Suits and Ties That Bind in the Nation’s Capital

Group of people wearing business attire gather in hallway
Zach Worrell (far left) joins the Missouri delegation on a Hill visit
Mar 31, 2020
By Zach Worrell

Zach and his fellow 2018-20 Rice Leadership classmates (Brad Doyle, Adam Famoso, Brian McKenzie, Scott Savage, Matthew Sligar, and Zach Urrutia) graduated from the program in February and immediately went to work advocating for the U.S. rice industry in Washington, DC.

RIVES, MO -- Uncomfortable suits, ties, and politicians were the only thing that came to mind when I thought about Washington DC prior to our last session of the Rice Leadership Program.   While there was plenty of all those things, there was also so much more.  Most of my classmates had already been to Washington many times, but this was my first trip there, and I feel fortunate to have had the structure and guidance provided by USA Rice during my visit.

Our first stop was at the U.S. Department of Agriculture (USDA) which is situated near the famous National Mall that runs from the U.S. Capitol to the Lincoln Memorial.  The meeting there was incredibly informative and made me realize the importance of responding to USDA surveys.  I know I have often brushed off these surveys in the past, but after talking with employees there I can see how important they are.  While on the farm we are so distanced from anyone else, we tend to think of ourselves as individuals and only make decisions at the individual level.  Seeing how the survey information is utilized by various government agencies to create effective farm policy, I realize I need to broaden my thinking about farm data and how my input contributes to its accuracy.

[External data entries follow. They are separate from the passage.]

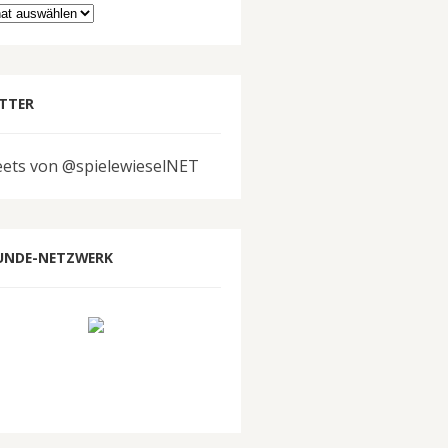
hiv
TTER
ets von @spielewieselNET
UNDE-NETZWERK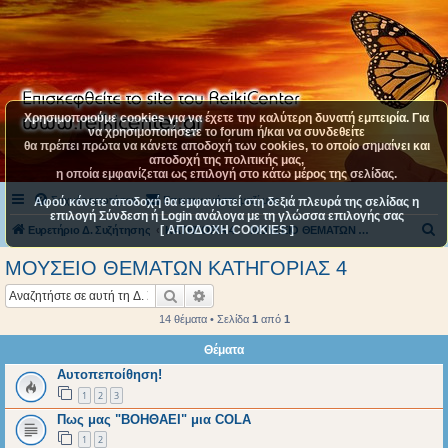
Χρησιμοποιούμε cookies για να έχετε την καλύτερη δυνατή εμπειρία. Για
να χρησιμοποιήσετε το forum ή/και να συνδεθείτε
θα πρέπει πρώτα να κάνετε αποδοχή των cookies, το οποίο σημαίνει και
αποδοχή της πολιτικής μας,
η οποία εμφανίζεται ως επιλογή στο κάτω μέρος της σελίδας.
Συχνές ερωτήσεις
Επικοινωνήστε μαζί μας
Αφού κάνετε αποδοχή θα εμφανιστεί στη δεξιά πλευρά της σελίδας η
επιλογή Σύνδεση ή Login ανάλογα με τη γλώσσα επιλογής σας
[ ΑΠΟΔΟΧΗ COOKIES ]
Α
Ευρετήριο Δ. Συζήτησης
ΚΑΤΗΓΟΡΙΑ 4
ΜΟΥΣΕΙΟ ΘΕΜΑΤΩΝ ΚΑΤΗΓΟΡΙΑΣ 4
ν
ΜΟΥΣΕΙΟ ΘΕΜΑΤΩΝ ΚΑΤΗΓΟΡΙΑΣ 4
α
Αναζήτηση
Ειδική αναζήτηση
ζ
14 θέματα • Σελίδα
1
από
1
ή
Θέματα
τ
Αυτοπεποίθηση!
η
1
2
3
σ
Πως μας "ΒΟΗΘΑΕΙ" μια COLA
η
1
2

Another thing I will admit to is having preconceived notions about what someone working in Washington DC could possibly know about rice.  It turns out, they know quite a bit!  The employees at USDA exhibited a great deal of knowledge specifically about the rice industry.  I was interested in their reports on emerging international markets and demand for U.S. rice.  The USDA visit gave me an entirely new outlook on the role our government takes in maintaining a safe, reliable, and efficient food supply for our country, as well as their role in expanding and maintaining our export markets.

Another government agency on our agenda was the Environmental Protection Agency (EPA).  Our meeting there was a chance for me to equate friendly faces with an organization that not everyone in our industry views positively.  The EPA staff was informed, knowledgeable, and attentive to new ideas and questions put forward by our class.  I left there with a completely different view of the organization, as well as an appreciation for the neutrality they demonstrate while being held accountable by the public and at the same time maintaining guidelines and practices that allow agricultural producers to remain competitive with the rest of the world.

A big part of any trip to Washington is time spent on “The Hill,” which is how everyone there refers to The Capitol and the Senate and House office buildings that surround it.  I wasn’t sure what to expect walking those hallowed halls, but it turned out to be one of my favorite parts of our itinerary.  Talking with my elected leaders about problems and opportunities facing the rice industry was not as formal as I imagined, and after this initial visit I feel confident in my ability to engage in working relationships with everyone I met.  

An unexpected benefit of Hill visits was the conversation among the group I was assigned to; I learned a lot about my fellow Missouri farmers and industry-related allies as we traveled from office to office.  Any skepticism I had about the purpose and effectiveness of these visits was completely unwarranted, and I now look forward to taking the concerns of my local agricultural community to The Hill in the future.

The USA Rice Leadership experience was like nothing I have ever done before.  The multi-pronged approach of looking at the many different moving parts of the rice industry has changed my view.  Where I once saw myself as an individual rice farmer in the bootheel of Missouri, I now feel connected to an important industry that feeds the world a safe, healthy product.  I am forever grateful to the sponsors of Rice Leadership Program, and I look forward to contributing to its continued success.